Era uma vez um hospício ...

_Mas como assim, querido autor, você vai começar uma história com as características de contos orais para uma criança e irá descrever um hospício? Já não gostei.

_Continue onde está, não dê palpite. Leia somente.

Era uma vez um lugar redondo, bonito até, chamado... Eu morava lá. O lugar fora criado para hospedar pessoas, gente, humanos, sei lá. Você entende essa parte do tipo de habitantes? Hóspedes, melhor dizendo!

_Não vou responder. Lembra que foi ordenado que eu apenas lesse?

_Verdade. Então, foi lá que presenciei alguns episódios intrigantes. Vi gente bacana sofrendo demais. Vi gente tola, despreparada, no comando de alguns setores do planeta. Vi muitos tipos...

Os tolos são os piores. Não aceitam que são tolos. São arrogantes, gritam muito para disfarçarem a burrice. Acho que gritar é um mecanismo de defesa, porque afastam de si os que gostam do diálogo. -Olha, pra te falar a verdade até eu fiquei confuso agora: tolos são os que afastam de si o conhecimento, ou são os que querem adquirir conhecimento? São os que ainda buscam no diálogo, a solução?

Acho que o segundo tipo corre mais risco, porque depois que descobriram a pólvora, dificultaram um pouco as coisas... eles costumam eliminar os que gostam do diálogo.

_ Desculpe interromper, como assim alguns setores?

_O planeta é dividido por continentes, países, estados, municípios, repartições... e por aí vai. Foram repartindo tudo para cada um descuidar um pouco. Dividindo fica mais fácil descuidar melhor.

Se faltar atividades para eles, aí é que ficam atacados de vez nesse hospício. É necessário mantê-los ocupados o tempo todo.

_ O que é ser um ser ocupado?

_ Você me interrompe e eu me esqueço o que estava falando. Eu trouxe de lá essa característica da concentração. Não consigo me livrar dela. Tenho que sempre ordenar as ideias. Tenho que manter a linha. Não posso fugir do assunto. Lá eles têm um teste chamado redação. Caso o candidato fuja do assunto, zerou o teste.

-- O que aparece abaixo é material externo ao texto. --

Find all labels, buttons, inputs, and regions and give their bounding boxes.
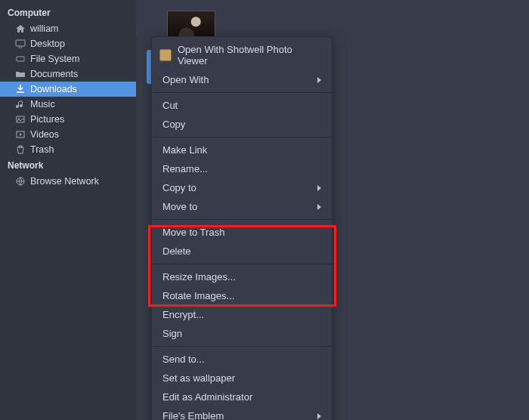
menu-label: Open With Shotwell Photo Viewer bbox=[178, 44, 321, 66]
menu-separator bbox=[152, 137, 332, 137]
menu-label: Set as wallpaper bbox=[162, 372, 321, 384]
sidebar-header-network: Network bbox=[0, 157, 136, 174]
menu-cut[interactable]: Cut bbox=[152, 96, 332, 115]
menu-delete[interactable]: Delete bbox=[152, 242, 332, 261]
menu-label: Edit as Administrator bbox=[162, 391, 321, 403]
menu-files-emblem[interactable]: File's Emblem bbox=[152, 406, 332, 420]
menu-label: Send to... bbox=[162, 354, 321, 365]
sidebar-item-home[interactable]: william bbox=[0, 21, 136, 36]
sidebar-item-desktop[interactable]: Desktop bbox=[0, 36, 136, 51]
menu-send-to[interactable]: Send to... bbox=[152, 350, 332, 369]
menu-label: Rename... bbox=[162, 163, 321, 174]
menu-label: Move to Trash bbox=[162, 227, 321, 238]
sidebar-item-browse-network[interactable]: Browse Network bbox=[0, 174, 136, 189]
menu-label: Delete bbox=[162, 246, 321, 257]
menu-rename[interactable]: Rename... bbox=[152, 159, 332, 178]
menu-set-as-wallpaper[interactable]: Set as wallpaper bbox=[152, 369, 332, 388]
submenu-arrow-icon bbox=[317, 77, 321, 83]
sidebar-item-filesystem[interactable]: File System bbox=[0, 51, 136, 66]
sidebar-item-trash[interactable]: Trash bbox=[0, 142, 136, 157]
menu-label: Sign bbox=[162, 328, 321, 339]
menu-label: Rotate Images... bbox=[162, 290, 321, 301]
sidebar-header-computer: Computer bbox=[0, 5, 136, 21]
menu-resize-images[interactable]: Resize Images... bbox=[152, 267, 332, 286]
sidebar-item-label: Desktop bbox=[30, 39, 65, 49]
menu-separator bbox=[152, 219, 332, 220]
desktop-icon bbox=[15, 39, 26, 49]
sidebar-item-label: Pictures bbox=[30, 114, 64, 125]
sidebar-item-pictures[interactable]: Pictures bbox=[0, 112, 136, 127]
sidebar-item-label: Music bbox=[30, 99, 55, 110]
menu-label: Copy to bbox=[162, 182, 317, 193]
menu-open-with-shotwell[interactable]: Open With Shotwell Photo Viewer bbox=[152, 40, 332, 70]
submenu-arrow-icon bbox=[317, 413, 321, 419]
menu-move-to[interactable]: Move to bbox=[152, 197, 332, 216]
sidebar-item-label: Browse Network bbox=[30, 176, 99, 187]
menu-label: Encrypt... bbox=[162, 309, 321, 320]
sidebar-item-downloads[interactable]: Downloads bbox=[0, 82, 136, 97]
menu-move-to-trash[interactable]: Move to Trash bbox=[152, 223, 332, 242]
submenu-arrow-icon bbox=[317, 204, 321, 210]
download-icon bbox=[15, 84, 26, 94]
menu-open-with[interactable]: Open With bbox=[152, 70, 332, 89]
menu-label: Make Link bbox=[162, 144, 321, 156]
shotwell-app-icon bbox=[159, 49, 172, 61]
submenu-arrow-icon bbox=[317, 185, 321, 191]
music-icon bbox=[15, 99, 26, 110]
menu-copy-to[interactable]: Copy to bbox=[152, 178, 332, 197]
sidebar: Computer william Desktop File System Doc… bbox=[0, 0, 136, 420]
menu-encrypt[interactable]: Encrypt... bbox=[152, 305, 332, 324]
menu-make-link[interactable]: Make Link bbox=[152, 141, 332, 159]
menu-label: File's Emblem bbox=[162, 410, 317, 420]
menu-separator bbox=[152, 346, 332, 347]
sidebar-item-music[interactable]: Music bbox=[0, 97, 136, 112]
menu-label: Resize Images... bbox=[162, 271, 321, 283]
menu-separator bbox=[152, 264, 332, 264]
menu-label: Open With bbox=[162, 74, 317, 85]
menu-label: Cut bbox=[162, 100, 321, 111]
sidebar-item-label: Videos bbox=[30, 129, 59, 140]
menu-copy[interactable]: Copy bbox=[152, 115, 332, 134]
sidebar-item-documents[interactable]: Documents bbox=[0, 66, 136, 82]
sidebar-item-label: Documents bbox=[30, 69, 78, 79]
menu-label: Move to bbox=[162, 201, 317, 212]
menu-sign[interactable]: Sign bbox=[152, 324, 332, 343]
sidebar-item-label: File System bbox=[30, 54, 79, 64]
svg-rect-1 bbox=[17, 57, 24, 61]
trash-icon bbox=[15, 144, 26, 155]
context-menu: Open With Shotwell Photo Viewer Open Wit… bbox=[151, 36, 333, 420]
videos-icon bbox=[15, 129, 26, 140]
menu-separator bbox=[152, 92, 332, 93]
svg-rect-0 bbox=[16, 40, 25, 46]
menu-edit-as-administrator[interactable]: Edit as Administrator bbox=[152, 388, 332, 406]
sidebar-item-label: william bbox=[30, 23, 59, 34]
disk-icon bbox=[15, 54, 26, 64]
pictures-icon bbox=[15, 114, 26, 125]
sidebar-item-label: Downloads bbox=[30, 84, 77, 94]
sidebar-item-videos[interactable]: Videos bbox=[0, 127, 136, 142]
home-icon bbox=[15, 23, 26, 34]
menu-rotate-images[interactable]: Rotate Images... bbox=[152, 286, 332, 305]
folder-icon bbox=[15, 69, 26, 79]
network-icon bbox=[15, 176, 26, 187]
menu-label: Copy bbox=[162, 119, 321, 130]
sidebar-item-label: Trash bbox=[30, 144, 54, 155]
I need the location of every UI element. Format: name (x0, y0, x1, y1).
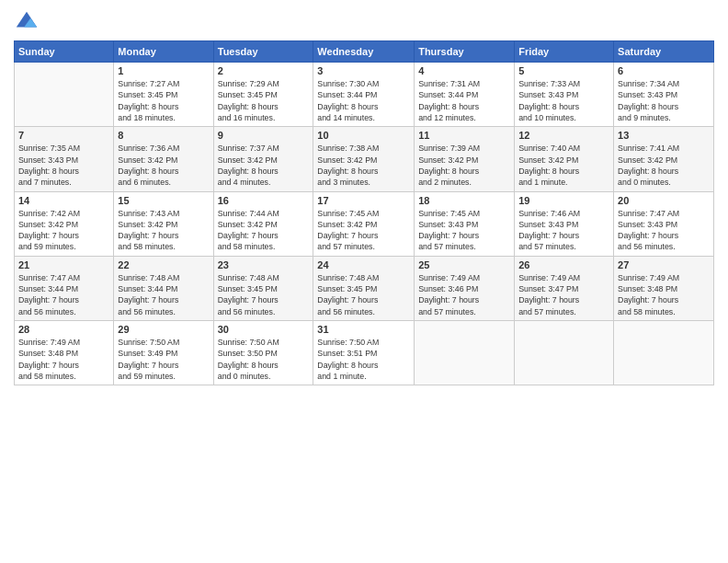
day-cell: 12Sunrise: 7:40 AMSunset: 3:42 PMDayligh… (515, 127, 614, 191)
day-number: 30 (218, 324, 310, 335)
day-number: 9 (218, 130, 310, 141)
header-cell-sunday: Sunday (15, 41, 114, 63)
day-cell: 2Sunrise: 7:29 AMSunset: 3:45 PMDaylight… (213, 63, 313, 127)
day-cell: 22Sunrise: 7:48 AMSunset: 3:44 PMDayligh… (114, 256, 213, 320)
day-info: Sunrise: 7:43 AMSunset: 3:42 PMDaylight:… (118, 208, 209, 253)
logo (14, 9, 43, 35)
day-number: 24 (317, 259, 410, 270)
day-number: 4 (418, 65, 510, 76)
header-cell-saturday: Saturday (614, 41, 714, 63)
day-info: Sunrise: 7:27 AMSunset: 3:45 PMDaylight:… (118, 78, 209, 123)
day-number: 6 (618, 65, 710, 76)
day-info: Sunrise: 7:42 AMSunset: 3:42 PMDaylight:… (18, 208, 109, 253)
day-number: 17 (317, 195, 410, 206)
page: SundayMondayTuesdayWednesdayThursdayFrid… (0, 0, 728, 563)
day-info: Sunrise: 7:47 AMSunset: 3:44 PMDaylight:… (18, 272, 109, 317)
day-cell (515, 321, 614, 385)
day-number: 14 (18, 195, 109, 206)
day-number: 16 (218, 195, 310, 206)
logo-icon (14, 9, 40, 35)
day-info: Sunrise: 7:47 AMSunset: 3:43 PMDaylight:… (618, 208, 710, 253)
day-cell: 19Sunrise: 7:46 AMSunset: 3:43 PMDayligh… (515, 191, 614, 256)
day-info: Sunrise: 7:38 AMSunset: 3:42 PMDaylight:… (317, 143, 410, 188)
day-info: Sunrise: 7:31 AMSunset: 3:44 PMDaylight:… (418, 78, 510, 123)
day-number: 11 (418, 130, 510, 141)
day-info: Sunrise: 7:50 AMSunset: 3:49 PMDaylight:… (118, 337, 209, 382)
day-cell: 27Sunrise: 7:49 AMSunset: 3:48 PMDayligh… (614, 256, 714, 320)
day-cell: 25Sunrise: 7:49 AMSunset: 3:46 PMDayligh… (415, 256, 515, 320)
day-number: 13 (618, 130, 710, 141)
day-info: Sunrise: 7:48 AMSunset: 3:45 PMDaylight:… (218, 272, 310, 317)
day-number: 22 (118, 259, 209, 270)
day-cell: 6Sunrise: 7:34 AMSunset: 3:43 PMDaylight… (614, 63, 714, 127)
day-number: 7 (18, 130, 109, 141)
day-info: Sunrise: 7:29 AMSunset: 3:45 PMDaylight:… (218, 78, 310, 123)
day-cell: 9Sunrise: 7:37 AMSunset: 3:42 PMDaylight… (213, 127, 313, 191)
day-info: Sunrise: 7:41 AMSunset: 3:42 PMDaylight:… (618, 143, 710, 188)
day-number: 15 (118, 195, 209, 206)
header-cell-thursday: Thursday (415, 41, 515, 63)
day-info: Sunrise: 7:48 AMSunset: 3:45 PMDaylight:… (317, 272, 410, 317)
calendar-header: SundayMondayTuesdayWednesdayThursdayFrid… (15, 41, 714, 63)
day-cell: 28Sunrise: 7:49 AMSunset: 3:48 PMDayligh… (15, 321, 114, 385)
day-cell: 14Sunrise: 7:42 AMSunset: 3:42 PMDayligh… (15, 191, 114, 256)
day-info: Sunrise: 7:49 AMSunset: 3:48 PMDaylight:… (618, 272, 710, 317)
header-cell-wednesday: Wednesday (313, 41, 415, 63)
day-info: Sunrise: 7:40 AMSunset: 3:42 PMDaylight:… (518, 143, 609, 188)
day-number: 3 (317, 65, 410, 76)
day-number: 8 (118, 130, 209, 141)
day-number: 27 (618, 259, 710, 270)
calendar-table: SundayMondayTuesdayWednesdayThursdayFrid… (14, 40, 714, 385)
day-cell (614, 321, 714, 385)
day-number: 2 (218, 65, 310, 76)
day-number: 18 (418, 195, 510, 206)
day-cell: 24Sunrise: 7:48 AMSunset: 3:45 PMDayligh… (313, 256, 415, 320)
week-row-3: 14Sunrise: 7:42 AMSunset: 3:42 PMDayligh… (15, 191, 714, 256)
day-info: Sunrise: 7:49 AMSunset: 3:46 PMDaylight:… (418, 272, 510, 317)
day-info: Sunrise: 7:39 AMSunset: 3:42 PMDaylight:… (418, 143, 510, 188)
day-cell: 29Sunrise: 7:50 AMSunset: 3:49 PMDayligh… (114, 321, 213, 385)
day-info: Sunrise: 7:30 AMSunset: 3:44 PMDaylight:… (317, 78, 410, 123)
day-number: 1 (118, 65, 209, 76)
week-row-1: 1Sunrise: 7:27 AMSunset: 3:45 PMDaylight… (15, 63, 714, 127)
day-cell: 15Sunrise: 7:43 AMSunset: 3:42 PMDayligh… (114, 191, 213, 256)
week-row-4: 21Sunrise: 7:47 AMSunset: 3:44 PMDayligh… (15, 256, 714, 320)
day-cell: 21Sunrise: 7:47 AMSunset: 3:44 PMDayligh… (15, 256, 114, 320)
day-number: 23 (218, 259, 310, 270)
header-cell-friday: Friday (515, 41, 614, 63)
week-row-2: 7Sunrise: 7:35 AMSunset: 3:43 PMDaylight… (15, 127, 714, 191)
header-cell-tuesday: Tuesday (213, 41, 313, 63)
day-cell: 13Sunrise: 7:41 AMSunset: 3:42 PMDayligh… (614, 127, 714, 191)
day-cell: 5Sunrise: 7:33 AMSunset: 3:43 PMDaylight… (515, 63, 614, 127)
day-number: 5 (518, 65, 609, 76)
calendar-body: 1Sunrise: 7:27 AMSunset: 3:45 PMDaylight… (15, 63, 714, 385)
day-info: Sunrise: 7:37 AMSunset: 3:42 PMDaylight:… (218, 143, 310, 188)
day-number: 20 (618, 195, 710, 206)
day-number: 21 (18, 259, 109, 270)
day-cell: 23Sunrise: 7:48 AMSunset: 3:45 PMDayligh… (213, 256, 313, 320)
day-cell: 7Sunrise: 7:35 AMSunset: 3:43 PMDaylight… (15, 127, 114, 191)
day-number: 29 (118, 324, 209, 335)
day-cell: 20Sunrise: 7:47 AMSunset: 3:43 PMDayligh… (614, 191, 714, 256)
day-info: Sunrise: 7:48 AMSunset: 3:44 PMDaylight:… (118, 272, 209, 317)
day-info: Sunrise: 7:34 AMSunset: 3:43 PMDaylight:… (618, 78, 710, 123)
day-number: 10 (317, 130, 410, 141)
header (14, 9, 714, 35)
day-cell (15, 63, 114, 127)
day-info: Sunrise: 7:35 AMSunset: 3:43 PMDaylight:… (18, 143, 109, 188)
week-row-5: 28Sunrise: 7:49 AMSunset: 3:48 PMDayligh… (15, 321, 714, 385)
header-cell-monday: Monday (114, 41, 213, 63)
day-cell: 3Sunrise: 7:30 AMSunset: 3:44 PMDaylight… (313, 63, 415, 127)
day-info: Sunrise: 7:45 AMSunset: 3:42 PMDaylight:… (317, 208, 410, 253)
day-info: Sunrise: 7:49 AMSunset: 3:48 PMDaylight:… (18, 337, 109, 382)
day-number: 28 (18, 324, 109, 335)
day-number: 12 (518, 130, 609, 141)
day-cell: 8Sunrise: 7:36 AMSunset: 3:42 PMDaylight… (114, 127, 213, 191)
day-info: Sunrise: 7:46 AMSunset: 3:43 PMDaylight:… (518, 208, 609, 253)
day-number: 19 (518, 195, 609, 206)
day-number: 26 (518, 259, 609, 270)
day-info: Sunrise: 7:44 AMSunset: 3:42 PMDaylight:… (218, 208, 310, 253)
day-cell: 16Sunrise: 7:44 AMSunset: 3:42 PMDayligh… (213, 191, 313, 256)
day-cell: 31Sunrise: 7:50 AMSunset: 3:51 PMDayligh… (313, 321, 415, 385)
day-number: 31 (317, 324, 410, 335)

Parece que você quer me derrotar, quer que eu zere meu teste.

Vou tentar retornar onde eu estava. Como eu ia dizendo, é imprescindível manter os habitantes ocupados. As tarefas os distrai, daí não ficam iguais a você que não se concentra e ainda dispara questionar tudo. Estando ocupados em fazer tudo certinho, estudar, cuidar (descuidar), porque notei que a única coisa que sabem fazer é desmanchar o que já está pronto. O planeta era tão lindo! Eles chegaram e imaginaram que se tratava de um quebra-cabeças, tiraram as peças do lugar e agora não conseguem montar novamente. Uma loucura está aquilo lá. São como aqueles curiosos que desmontam um motor e depois não conseguem montar novamente. Ficam sem motor, sem motivação, sem força. Parece que estão lá, mas não estão. Um bando de deslocados.

_ Locados, porém deslocados?

_ Sim. Talvez a palavra fosse mais “localizados”, locados é mais para alugados, -nem eu estou sabendo direito. Lá as palavras devem ficar mais detalhadas, eles gostam de complicar. Sei que é difícil pra você entender. Estão hospedados. Uns até bem hospedados, mas não se sentem bem.

_Eles são doidos?

_Você não leu o começo? Era uma vez um hospício? Eu não gosto de conversar com criança, exatamente por isso. São distraídas demais.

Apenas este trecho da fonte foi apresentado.